Anyway. I know as far as gay (in the pejorative sense) goes, I have an irremovable disquiet about the term. I don't like it, I doubt I will ever feel comfortable with it, no matter the intentions or avowed intentions of the speaker, no matter what those who hear it say they understand by it. I suspect a lot of the kids who use the term would violently disavow homophobia, and would say when they dismiss some tv show or unfashionable item of clothing or thirty five year old DJ as "gay" that they are not saying anything about sexuality.

And yet. I keep thinking of the constantly petrified kid in the back row, the kid who may be good at football, or may be crap, who is wondering how long he can hide things and what if his mates knew and how do you tell your mates you're gay - I keep thinking of him, and how he is going to react to the word.

Whatever. Fifteen minutes of a car trip and no further forward.

And what is my conclusion? What is unarguable about all this? Only a few things.

Language is complicated.

The fifteen year old demographic is important to a lot of radio stations, they spend a lot on stuff.

And most of them, like most of us, aren't gay, or spastic, or whatever.

And thirty five year old men, for a lot of reasons, are going to want to keep appealing to fifteen year olds.

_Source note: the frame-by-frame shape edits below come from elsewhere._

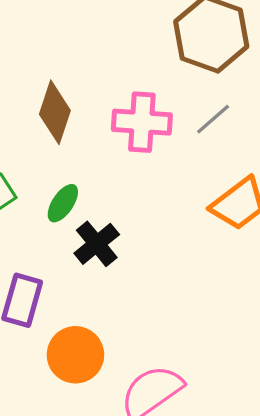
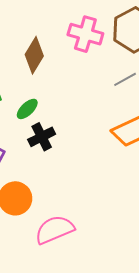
pink cross: (142, 122) -> (85, 34), moved

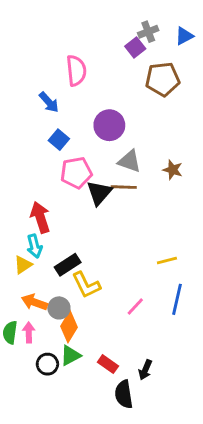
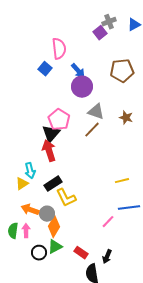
brown pentagon: (163, 79) -> (122, 71), moved
blue arrow: (49, 102) -> (78, 71), moved
blue square: (59, 140) -> (45, 69), moved
pink pentagon: (76, 173) -> (59, 120), turned -30
brown line: (124, 187) -> (92, 130), turned -48
black triangle: (99, 193) -> (51, 134), moved
red arrow: (40, 217) -> (49, 151), moved
blue line: (177, 299) -> (129, 208), turned 70
pink line: (135, 307) -> (108, 222), moved

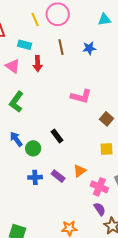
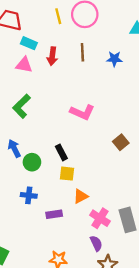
cyan rectangle: (25, 45) -> (29, 43), moved
red arrow: (38, 64) -> (52, 56), moved
pink triangle: (13, 66) -> (24, 65), turned -35
pink L-shape: (81, 96) -> (82, 112), moved
yellow square: (107, 149) -> (67, 174), moved
purple rectangle: (58, 176) -> (54, 214), moved, turned -56

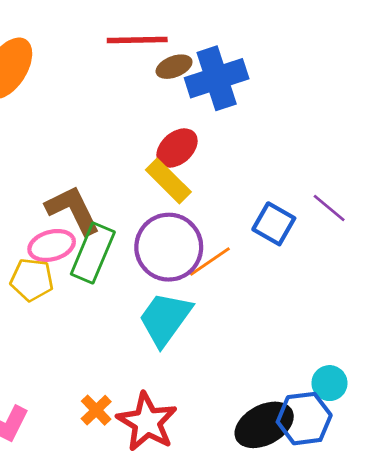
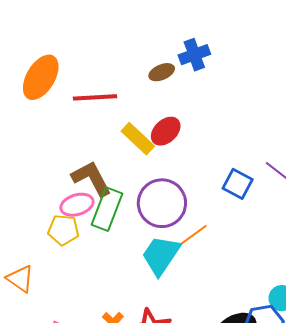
red line: (137, 40) -> (95, 97), moved
blue cross: (217, 78) -> (194, 55), moved, size x0.7
yellow rectangle: (168, 181) -> (138, 139), moved
orange line: (210, 261) -> (193, 236), moved

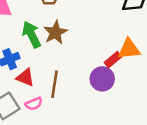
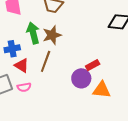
orange triangle: (129, 49) -> (102, 90), moved
brown line: (55, 84) -> (46, 61), moved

And for the next couple of years the gay kid hiding in the back row is just going to have to deal with it.

Like I said. Explain this to me if you can. Because I can't.

Thanks for listening,
John

*The dhufish (the dhu pronounced as in Jew) is a popular table fish over here. Caught one myself off the coast of Albany, twenty years ago.

2 Comments:

Blogger Benedict 16th said...

"trying to change language", all I can say to that is double plus ungood

As for using the term "gay" in the pejorative, I would, I'd hope my intent would be a bit of trying shed some light on the "cognitive dissonance". But then I'm just a bit O.D.D.!

Benedict

5:35 PM  
Blogger neil said...

I have a daughter with autism. Some people say she is autistic, some say special needs...

I just look at her and to me she is M.(her name), that's it. She is what she is, sure she needs extra attention, but at the end of the day she is a person that was put together a little differently; aren't we all different from each other?